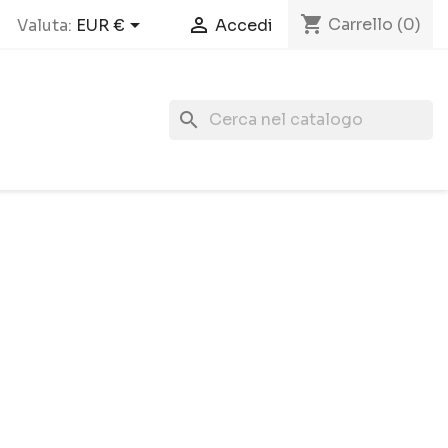
shopping_cart



Carrello
(0)
Valuta:
EUR €
Accedi
search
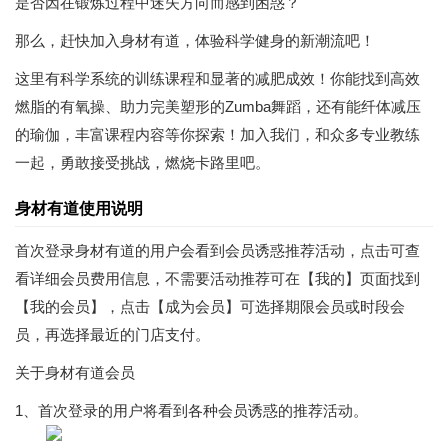
是否因在锻炼过程中迷失方向而感到困惑？
那么，赶快加入身材有道，体验科学健身的新潮流吧！
这里有科学系统的训练课程和显著的减肥成效！你能找到高效
燃脂的有氧操、助力完美塑形的Zumba舞蹈，还有能纤体减压
的瑜伽，丰富课程内容等你探索！加入我们，和众多专业教练
一起，勇敢接受挑战，燃烧卡路里吧。
身材有道使用说明
首次登录身材有道的用户会看到会员诱惑推荐活动，点击可查
看详细会员费用信息，不需要活动推荐可在【我的】页面找到
【我的会员】，点击【成为会员】可选择期限会员或时段会
员，再选择最近的门店支付。
关于身材有道会员
1、首次登录的用户将看到各种会员诱惑的推荐活动。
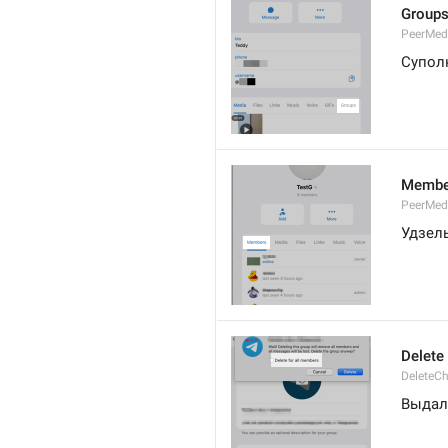
Group
PeerMe
Супол
Membe
PeerMed
Удзель
Delete
DeleteCh
Выдалі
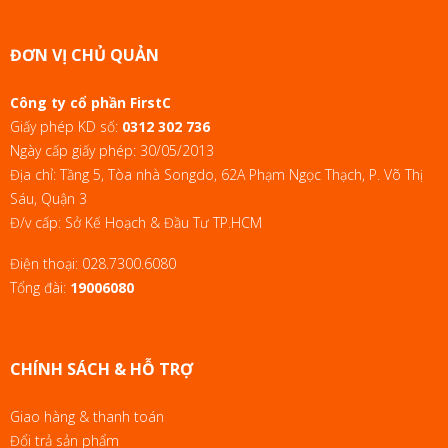
ĐƠN VỊ CHỦ QUẢN
Công ty cổ phần FirstC
Giấy phép KD số:
0312 302 736
Ngày cấp giấy phép: 30/05/2013
Địa chỉ: Tầng 5, Tòa nhà Songdo, 62A Phạm Ngọc Thạch, P. Võ Thị
Sáu, Quận 3
Đ/v cấp: Sở Kế Hoạch & Đầu Tư TP.HCM
Điện thoại:
028.7300.6080
Tổng đài:
19006080
CHÍNH SÁCH & HỖ TRỢ
Giao hàng & thanh toán
Đổi trả sản phẩm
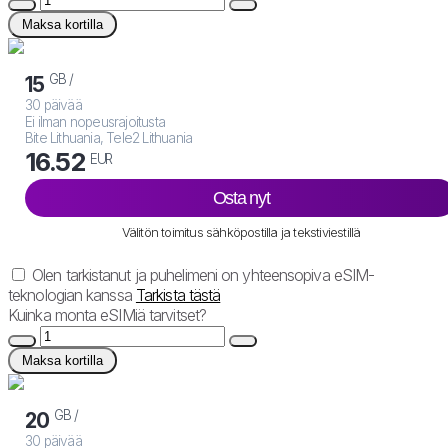
Maksa kortilla
GB /
15
30 päivää
Ei ilman nopeusrajoitusta
Bite Lithuania, Tele2 Lithuania
16.52
EUR
Osta nyt
Välitön toimitus sähköpostilla ja tekstiviestillä
Olen tarkistanut ja puhelimeni on yhteensopiva eSIM-
teknologian kanssa
Tarkista tästä
Kuinka monta eSIMiä tarvitset?
Maksa kortilla
GB /
20
30 päivää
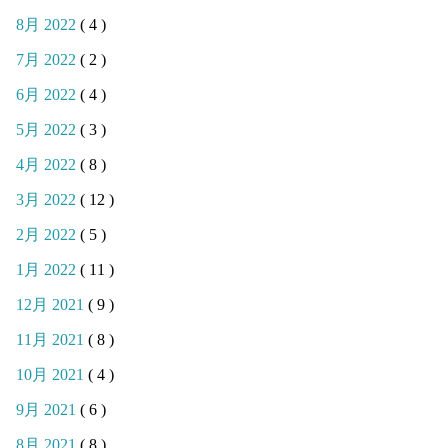
8月 2022
( 4 )
7月 2022
( 2 )
6月 2022
( 4 )
5月 2022
( 3 )
4月 2022
( 8 )
3月 2022
( 12 )
2月 2022
( 5 )
1月 2022
( 11 )
12月 2021
( 9 )
11月 2021
( 8 )
10月 2021
( 4 )
9月 2021
( 6 )
8月 2021
( 8 )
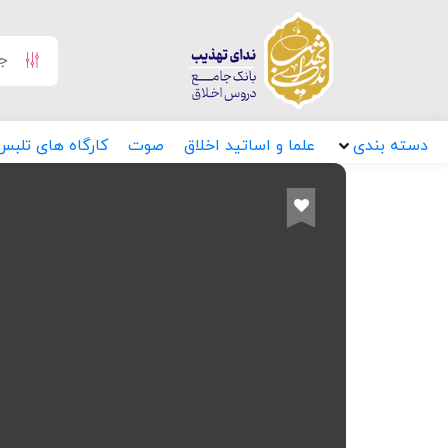
دسته بندی
علما و اساتید اخلاق
صوت
کارگاه های تلبس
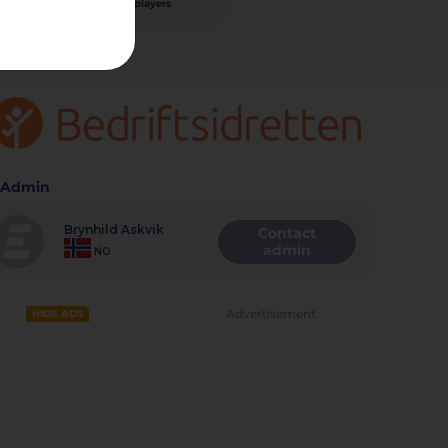
players
 14/09/2024
Admin
Brynhild Askvik
Contact
admin
NO
Advertisement
HIDE ADS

● **THE PROBLEM**: From the line that holds "teknologian kanssa" to the last line of the data, return those lines exactly and nothing else; both ends count, and pictures stay out.

● **OUTPUT FOR THIS TASK**:
teknologian kanssa
Tarkista tästä
Kuinka monta eSIMiä tarvitset?
Maksa kortilla
GB /
20
30 päivää
8月 2022
( 4 )
7月 2022
( 2 )
6月 2022
( 4 )
5月 2022
( 3 )
4月 2022
( 8 )
3月 2022
( 12 )
2月 2022
( 5 )
1月 2022
( 11 )
12月 2021
( 9 )
11月 2021
( 8 )
10月 2021
( 4 )
9月 2021
( 6 )
8月 2021
( 8 )
دسته بندی
علما و اساتید اخلاق
صوت
کارگاه های تلبس
players
 14/09/2024
Admin
Brynhild Askvik
Contact
admin
NO
Advertisement
HIDE ADS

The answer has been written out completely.